● **TASK OBJECTIVE**
Please give back the listing exactly as it reads.

● **RECORDS**
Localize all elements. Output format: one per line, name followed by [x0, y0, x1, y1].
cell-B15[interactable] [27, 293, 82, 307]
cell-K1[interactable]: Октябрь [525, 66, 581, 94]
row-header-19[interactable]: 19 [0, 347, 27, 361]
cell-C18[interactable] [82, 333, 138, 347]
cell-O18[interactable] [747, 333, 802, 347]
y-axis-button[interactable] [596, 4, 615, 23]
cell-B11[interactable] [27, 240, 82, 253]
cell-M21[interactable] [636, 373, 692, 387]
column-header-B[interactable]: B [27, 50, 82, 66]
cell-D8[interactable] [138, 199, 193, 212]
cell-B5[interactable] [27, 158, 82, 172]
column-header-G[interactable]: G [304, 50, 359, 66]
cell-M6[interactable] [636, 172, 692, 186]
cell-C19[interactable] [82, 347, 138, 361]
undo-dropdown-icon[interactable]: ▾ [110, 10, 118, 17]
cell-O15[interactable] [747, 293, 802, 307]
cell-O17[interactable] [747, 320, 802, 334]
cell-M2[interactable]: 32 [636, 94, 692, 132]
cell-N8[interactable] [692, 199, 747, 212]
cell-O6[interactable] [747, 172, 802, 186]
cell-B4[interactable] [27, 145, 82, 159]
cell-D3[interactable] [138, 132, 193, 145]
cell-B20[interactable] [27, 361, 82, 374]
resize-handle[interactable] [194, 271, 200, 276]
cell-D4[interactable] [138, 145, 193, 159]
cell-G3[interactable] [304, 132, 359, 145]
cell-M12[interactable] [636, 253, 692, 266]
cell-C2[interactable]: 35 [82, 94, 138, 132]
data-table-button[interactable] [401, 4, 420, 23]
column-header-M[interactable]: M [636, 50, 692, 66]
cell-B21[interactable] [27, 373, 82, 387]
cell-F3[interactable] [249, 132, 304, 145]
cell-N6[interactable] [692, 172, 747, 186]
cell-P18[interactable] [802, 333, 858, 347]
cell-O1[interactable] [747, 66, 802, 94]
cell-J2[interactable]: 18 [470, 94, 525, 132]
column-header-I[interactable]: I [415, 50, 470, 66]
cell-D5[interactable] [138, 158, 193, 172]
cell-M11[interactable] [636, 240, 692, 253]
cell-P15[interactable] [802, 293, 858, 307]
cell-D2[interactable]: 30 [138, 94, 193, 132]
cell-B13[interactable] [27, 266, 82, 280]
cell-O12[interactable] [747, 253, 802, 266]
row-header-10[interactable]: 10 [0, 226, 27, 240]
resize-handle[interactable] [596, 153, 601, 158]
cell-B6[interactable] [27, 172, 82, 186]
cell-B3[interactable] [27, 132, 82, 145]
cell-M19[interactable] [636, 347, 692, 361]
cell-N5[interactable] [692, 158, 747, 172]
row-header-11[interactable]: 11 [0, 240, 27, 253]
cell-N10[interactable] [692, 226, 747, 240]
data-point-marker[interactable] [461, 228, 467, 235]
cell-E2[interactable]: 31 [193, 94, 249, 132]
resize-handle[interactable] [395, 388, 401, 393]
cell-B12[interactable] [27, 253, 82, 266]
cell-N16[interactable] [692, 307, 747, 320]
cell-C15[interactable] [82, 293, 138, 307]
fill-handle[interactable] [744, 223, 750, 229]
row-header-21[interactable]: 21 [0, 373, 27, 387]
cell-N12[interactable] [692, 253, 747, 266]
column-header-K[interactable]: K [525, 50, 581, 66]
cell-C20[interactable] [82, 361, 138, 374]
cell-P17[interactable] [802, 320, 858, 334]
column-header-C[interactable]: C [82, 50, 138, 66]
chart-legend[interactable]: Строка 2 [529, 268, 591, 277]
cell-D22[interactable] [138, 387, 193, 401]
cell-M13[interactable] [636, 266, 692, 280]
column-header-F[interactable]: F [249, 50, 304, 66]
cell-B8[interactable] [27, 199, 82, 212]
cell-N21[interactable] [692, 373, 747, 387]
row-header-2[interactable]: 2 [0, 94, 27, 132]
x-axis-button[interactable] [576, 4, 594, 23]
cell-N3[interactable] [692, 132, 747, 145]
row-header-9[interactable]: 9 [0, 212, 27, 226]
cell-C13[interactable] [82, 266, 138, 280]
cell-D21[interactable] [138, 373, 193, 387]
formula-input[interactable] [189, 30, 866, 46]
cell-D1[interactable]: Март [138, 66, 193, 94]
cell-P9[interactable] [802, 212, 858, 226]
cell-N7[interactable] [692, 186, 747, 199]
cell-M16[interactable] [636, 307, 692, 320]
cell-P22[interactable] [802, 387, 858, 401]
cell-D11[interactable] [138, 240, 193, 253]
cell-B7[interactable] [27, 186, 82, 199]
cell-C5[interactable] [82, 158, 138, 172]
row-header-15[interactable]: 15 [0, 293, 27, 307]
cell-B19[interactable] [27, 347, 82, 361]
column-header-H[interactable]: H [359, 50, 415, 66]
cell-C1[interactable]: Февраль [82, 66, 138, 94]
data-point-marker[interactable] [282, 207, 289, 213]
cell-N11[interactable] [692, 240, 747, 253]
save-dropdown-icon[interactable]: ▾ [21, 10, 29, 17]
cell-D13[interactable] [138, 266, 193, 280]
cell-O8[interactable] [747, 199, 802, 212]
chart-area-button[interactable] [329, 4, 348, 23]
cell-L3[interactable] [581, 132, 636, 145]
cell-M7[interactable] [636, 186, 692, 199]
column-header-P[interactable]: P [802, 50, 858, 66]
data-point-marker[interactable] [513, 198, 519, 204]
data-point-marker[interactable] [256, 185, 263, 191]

● **TASK SOLUTION**
Localize all elements. Output format: one per line, name followed by [x0, y0, x1, y1].
cell-B15[interactable] [27, 293, 82, 307]
cell-K1[interactable]: Октябрь [525, 66, 581, 94]
row-header-19[interactable]: 19 [0, 347, 27, 361]
cell-C18[interactable] [82, 333, 138, 347]
cell-O18[interactable] [747, 333, 802, 347]
y-axis-button[interactable] [596, 4, 615, 23]
cell-B11[interactable] [27, 240, 82, 253]
cell-M21[interactable] [636, 373, 692, 387]
column-header-B[interactable]: B [27, 50, 82, 66]
cell-D8[interactable] [138, 199, 193, 212]
cell-B5[interactable] [27, 158, 82, 172]
column-header-G[interactable]: G [304, 50, 359, 66]
cell-M6[interactable] [636, 172, 692, 186]
cell-C19[interactable] [82, 347, 138, 361]
undo-dropdown-icon[interactable]: ▾ [110, 10, 118, 17]
cell-O15[interactable] [747, 293, 802, 307]
cell-O17[interactable] [747, 320, 802, 334]
cell-M2[interactable]: 32 [636, 94, 692, 132]
cell-N8[interactable] [692, 199, 747, 212]
cell-O6[interactable] [747, 172, 802, 186]
cell-B4[interactable] [27, 145, 82, 159]
cell-D3[interactable] [138, 132, 193, 145]
cell-B20[interactable] [27, 361, 82, 374]
resize-handle[interactable] [194, 271, 200, 276]
cell-D4[interactable] [138, 145, 193, 159]
cell-G3[interactable] [304, 132, 359, 145]
cell-M12[interactable] [636, 253, 692, 266]
cell-C2[interactable]: 35 [82, 94, 138, 132]
data-table-button[interactable] [401, 4, 420, 23]
column-header-M[interactable]: M [636, 50, 692, 66]
cell-B21[interactable] [27, 373, 82, 387]
cell-F3[interactable] [249, 132, 304, 145]
cell-N6[interactable] [692, 172, 747, 186]
cell-P18[interactable] [802, 333, 858, 347]
cell-O1[interactable] [747, 66, 802, 94]
cell-J2[interactable]: 18 [470, 94, 525, 132]
column-header-I[interactable]: I [415, 50, 470, 66]
cell-D5[interactable] [138, 158, 193, 172]
cell-M11[interactable] [636, 240, 692, 253]
cell-P15[interactable] [802, 293, 858, 307]
cell-D2[interactable]: 30 [138, 94, 193, 132]
cell-B13[interactable] [27, 266, 82, 280]
cell-O12[interactable] [747, 253, 802, 266]
row-header-10[interactable]: 10 [0, 226, 27, 240]
resize-handle[interactable] [596, 153, 601, 158]
cell-B6[interactable] [27, 172, 82, 186]
cell-B3[interactable] [27, 132, 82, 145]
cell-M19[interactable] [636, 347, 692, 361]
cell-N5[interactable] [692, 158, 747, 172]
row-header-11[interactable]: 11 [0, 240, 27, 253]
cell-N10[interactable] [692, 226, 747, 240]
data-point-marker[interactable] [461, 228, 467, 235]
cell-E2[interactable]: 31 [193, 94, 249, 132]
resize-handle[interactable] [395, 388, 401, 393]
cell-B12[interactable] [27, 253, 82, 266]
cell-N16[interactable] [692, 307, 747, 320]
cell-C15[interactable] [82, 293, 138, 307]
fill-handle[interactable] [744, 223, 750, 229]
row-header-21[interactable]: 21 [0, 373, 27, 387]
cell-N12[interactable] [692, 253, 747, 266]
column-header-K[interactable]: K [525, 50, 581, 66]
cell-C20[interactable] [82, 361, 138, 374]
cell-P17[interactable] [802, 320, 858, 334]
column-header-C[interactable]: C [82, 50, 138, 66]
chart-legend[interactable]: Строка 2 [529, 268, 591, 277]
cell-D22[interactable] [138, 387, 193, 401]
cell-M13[interactable] [636, 266, 692, 280]
column-header-F[interactable]: F [249, 50, 304, 66]
cell-B8[interactable] [27, 199, 82, 212]
cell-N21[interactable] [692, 373, 747, 387]
row-header-2[interactable]: 2 [0, 94, 27, 132]
x-axis-button[interactable] [576, 4, 594, 23]
cell-N3[interactable] [692, 132, 747, 145]
row-header-9[interactable]: 9 [0, 212, 27, 226]
cell-C13[interactable] [82, 266, 138, 280]
cell-D21[interactable] [138, 373, 193, 387]
formula-input[interactable] [189, 30, 866, 46]
cell-D1[interactable]: Март [138, 66, 193, 94]
cell-P9[interactable] [802, 212, 858, 226]
cell-N7[interactable] [692, 186, 747, 199]
cell-M16[interactable] [636, 307, 692, 320]
cell-P22[interactable] [802, 387, 858, 401]
cell-D11[interactable] [138, 240, 193, 253]
cell-B7[interactable] [27, 186, 82, 199]
cell-C5[interactable] [82, 158, 138, 172]
row-header-15[interactable]: 15 [0, 293, 27, 307]
cell-B19[interactable] [27, 347, 82, 361]
column-header-H[interactable]: H [359, 50, 415, 66]
cell-C1[interactable]: Февраль [82, 66, 138, 94]
data-point-marker[interactable] [282, 207, 289, 213]
cell-N11[interactable] [692, 240, 747, 253]
save-dropdown-icon[interactable]: ▾ [21, 10, 29, 17]
cell-D13[interactable] [138, 266, 193, 280]
cell-O8[interactable] [747, 199, 802, 212]
chart-area-button[interactable] [329, 4, 348, 23]
cell-L3[interactable] [581, 132, 636, 145]
cell-M7[interactable] [636, 186, 692, 199]
column-header-P[interactable]: P [802, 50, 858, 66]
data-point-marker[interactable] [513, 198, 519, 204]
data-point-marker[interactable] [256, 185, 263, 191]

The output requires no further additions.